Wie gesagt es muss nicht Cyberghost oder ein pendant sein.


----------



## Stryke7 (12. Januar 2014)

Moment, du möchtest also einen VPN-Tunnel, um dann sozusagen virtuell von woanders zu surfen?  Als Sicherheitsmaßnahme? 

Warum kein Proxy-Server?


VPN heißt ja eigentlich nur, dass meine eine Tunnelleitung aufbaut, um virtuell woanders anwesend zu sein, um die Sicherheit eines lokalen Netzes auch von woanders nutzen zu können.


----------



## Gast20140625 (12. Januar 2014)

Ich hab keine Erfahrungen usw. aber alle mit Servern in der EU oder USA kannst du vergessen. Die sind afaik gesetzlich dazu verpflichtet gewisse Logs zu führen. Da können sie erzählen was sie wollen.

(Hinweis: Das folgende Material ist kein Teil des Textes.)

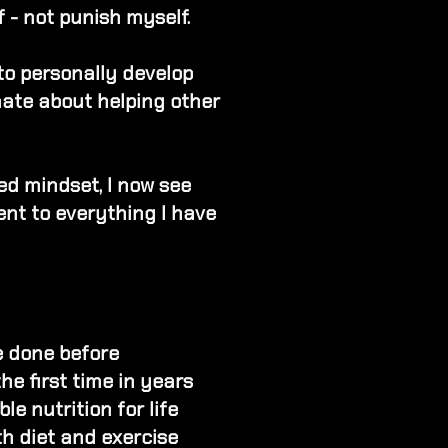
 - not punish myself.
 to personally develop
nate about helping other
ed mindset​, I now see
nt to everything I have
e done before
the first time in years
e nutrition for life
th diet and exercise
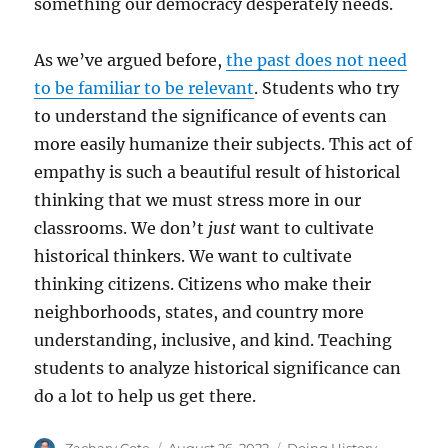
something our democracy desperately needs.
As we’ve argued before,
the past does not need
to be familiar to be relevant
. Students who try
to understand the significance of events can
more easily humanize their subjects. This act of
empathy is such a beautiful result of historical
thinking that we must stress more in our
classrooms. We don’t
just
want to cultivate
historical thinkers. We want to cultivate
thinking citizens. Citizens who make their
neighborhoods, states, and country more
understanding, inclusive, and kind. Teaching
students to analyze historical significance can
do a lot to help us get there.
Author
Posted
Categories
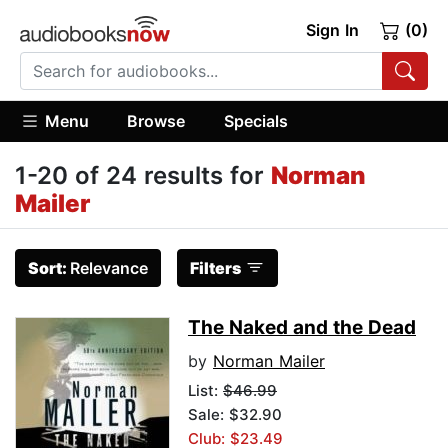
Sign In
(0)
Menu
Browse
Specials
1-20 of 24 results for
Norman
Mailer
Sort:
Relevance
Filters
The Naked and the Dead
by
Norman Mailer
List:
$46.99
Sale: $32.90
Club: $23.49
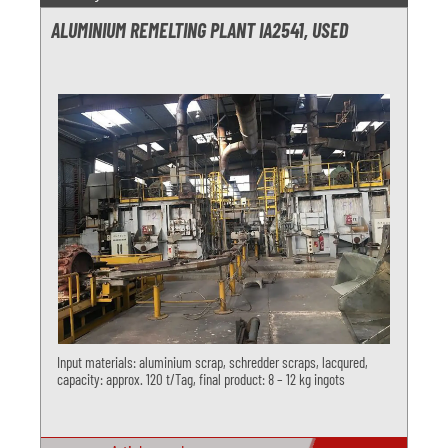
ALUMINIUM REMELTING PLANT IA2541, USED
Input materials: aluminium scrap, schredder scraps, lacqured,
capacity: approx. 120 t/Tag, final product: 8 – 12 kg ingots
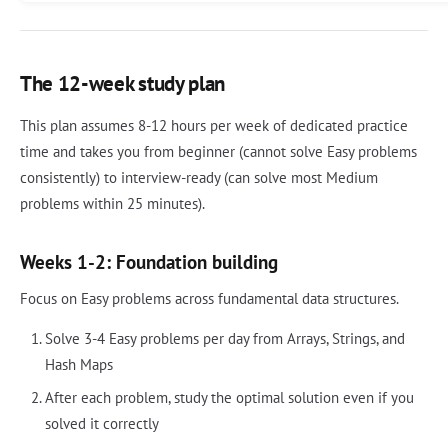
The 12-week study plan
This plan assumes 8-12 hours per week of dedicated practice
time and takes you from beginner (cannot solve Easy problems
consistently) to interview-ready (can solve most Medium
problems within 25 minutes).
Weeks 1-2: Foundation building
Focus on Easy problems across fundamental data structures.
Solve 3-4 Easy problems per day from Arrays, Strings, and
Hash Maps
After each problem, study the optimal solution even if you
solved it correctly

Also guck dich am Besten nach welchen mit Firmensitz und Serverstandort in RU, Asien, Südamerika oder sonst wo in der Pampa um. 
Welche da gut sind weiß ich aber wie gesagt nicht.


Vllt. guckst du mal bei boerse.bz oder anderen solchen Websiten. Da gibts bestimmt einige, denen ein guter VPN für ihre Aktivitäten sehr wichtig ist.


----------



## Niklas434 (12. Januar 2014)

Weil Proxy Server nicht immer eine 100%ige sicherheit bieten. Mir wäre es lieber wenn alles über einen Tunnel läuft was auch vorteile hat wenn man z.b. Clients wie Zatto nutzt, außerdem lässt sich eine VPN Lösung besser auf ein Smartphone realisieren. 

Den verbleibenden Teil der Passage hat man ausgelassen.